All radiological evaluations were uploaded onto a healthcare-analytics database provided by Empolis Information Management GmbH. In this database all secondary findings, that were automatically annotated were presented in a structure analogous to RadLex (31) in which supersets were in turn subdivided into further specific subgroups. This categorization provides a hierarchical representation of diagnoses with more general supersets such as “infectious or inflammatory disease” as well as more specific subgroups such as “sinusitis”. Most secondary findings were categorized within these specific subgroups; remaining (rare) findings among the supersets were subsumed into the more general categories, such as “infectious or inflammatory disease” or “mechanical disorder” and will be referred to as “others” in the following. All affirmed or speculated secondary tumors, are subsumed as a separate category of supersets. These are not further divided subgroups.
A list of all annotated diagnoses and their division into supersets and subgroups with the corresponding RadLex codes can be found in the supplementary material (S1 Fig).
Assessment of algorithm performance for classification of primary diagnosis
To assess algorithm performance for classification of the primary diagnosis, algorithm output derived from the clinical information field was compared to the actual clinical diagnosis of each patient. Accuracy, positive predictive value and sensitivity were computed.
Assessment of algorithm performance for classification of secondary findings
For automated classification of secondary findings, algorithm output was compared to the content of the conclusion section of each radiological conclusion. To this end all findings generated by the algorithm were re-evaluated by two experts in medical imaging identifying correct and false positive findings. For the evaluation of false-positive findings, the number of false-positive findings was counted by manual verification by two experts in medical imaging. False positive findings were divided in two categories: Non-annotated finding or wrong level of uncertainty (speculated vs. affirmed).

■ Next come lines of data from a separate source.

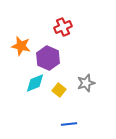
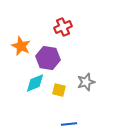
orange star: rotated 12 degrees clockwise
purple hexagon: rotated 15 degrees counterclockwise
gray star: moved 1 px up
yellow square: rotated 24 degrees counterclockwise
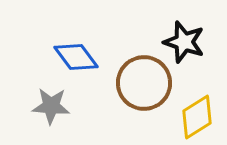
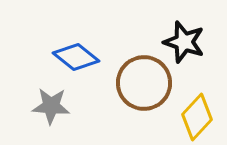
blue diamond: rotated 15 degrees counterclockwise
yellow diamond: rotated 15 degrees counterclockwise
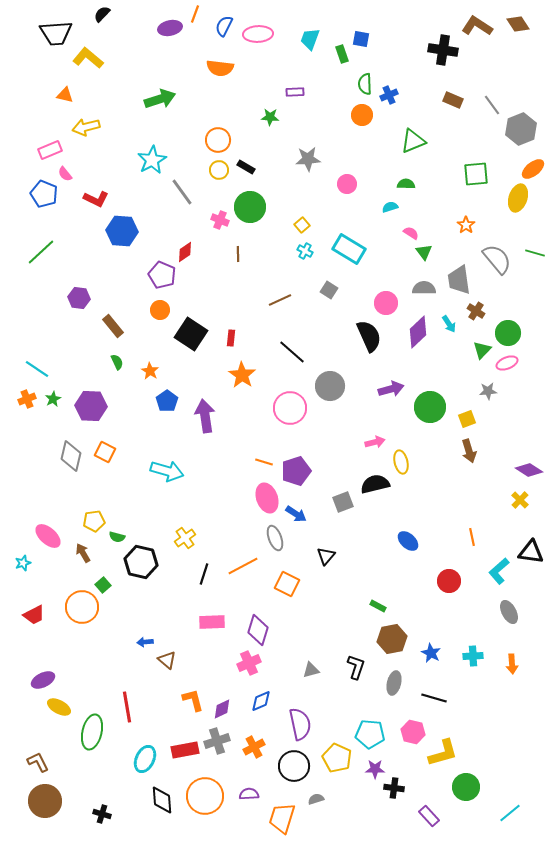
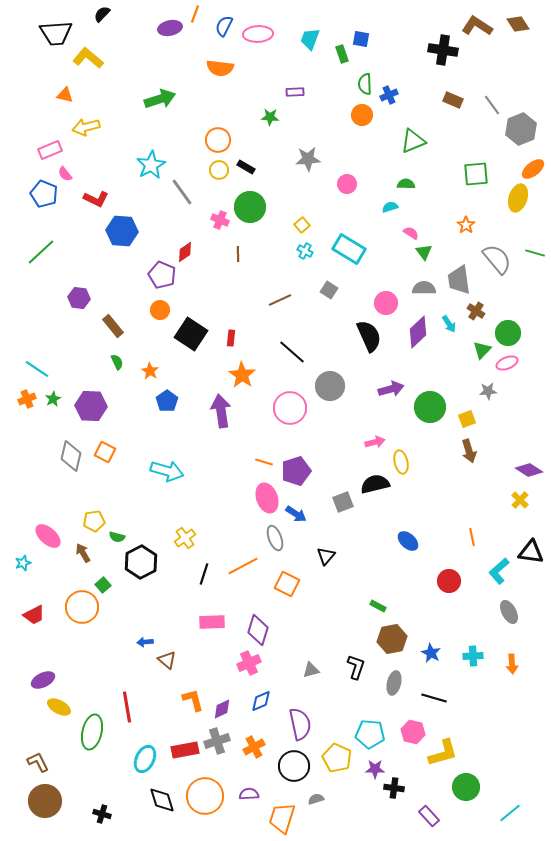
cyan star at (152, 160): moved 1 px left, 5 px down
purple arrow at (205, 416): moved 16 px right, 5 px up
black hexagon at (141, 562): rotated 20 degrees clockwise
black diamond at (162, 800): rotated 12 degrees counterclockwise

All secondary findings in total were summarized and the percentage of false positives was calculated as a result. The number of false positives in which affirmed and speculated are interchanged was also analyzed.
In order to estimate the frequency of false negative findings, a random sample of 500 radiological conclusions (100 per cancer entity) were manually evaluated by two experts in medical imaging identifying secondary findings that were not captured by the NLP system. Subsequently, all manually recorded secondary findings were matched with those found by the NLP system.
Statistical analysis
To evaluate the performance of the NLP system in detecting the principal diagnosis from the clinical information, we calculated the overall correlation between the proposed NLP algorithm and the gold standard. Three metrics, being sensitivity, specificity, and F1-score, were used for this purpose.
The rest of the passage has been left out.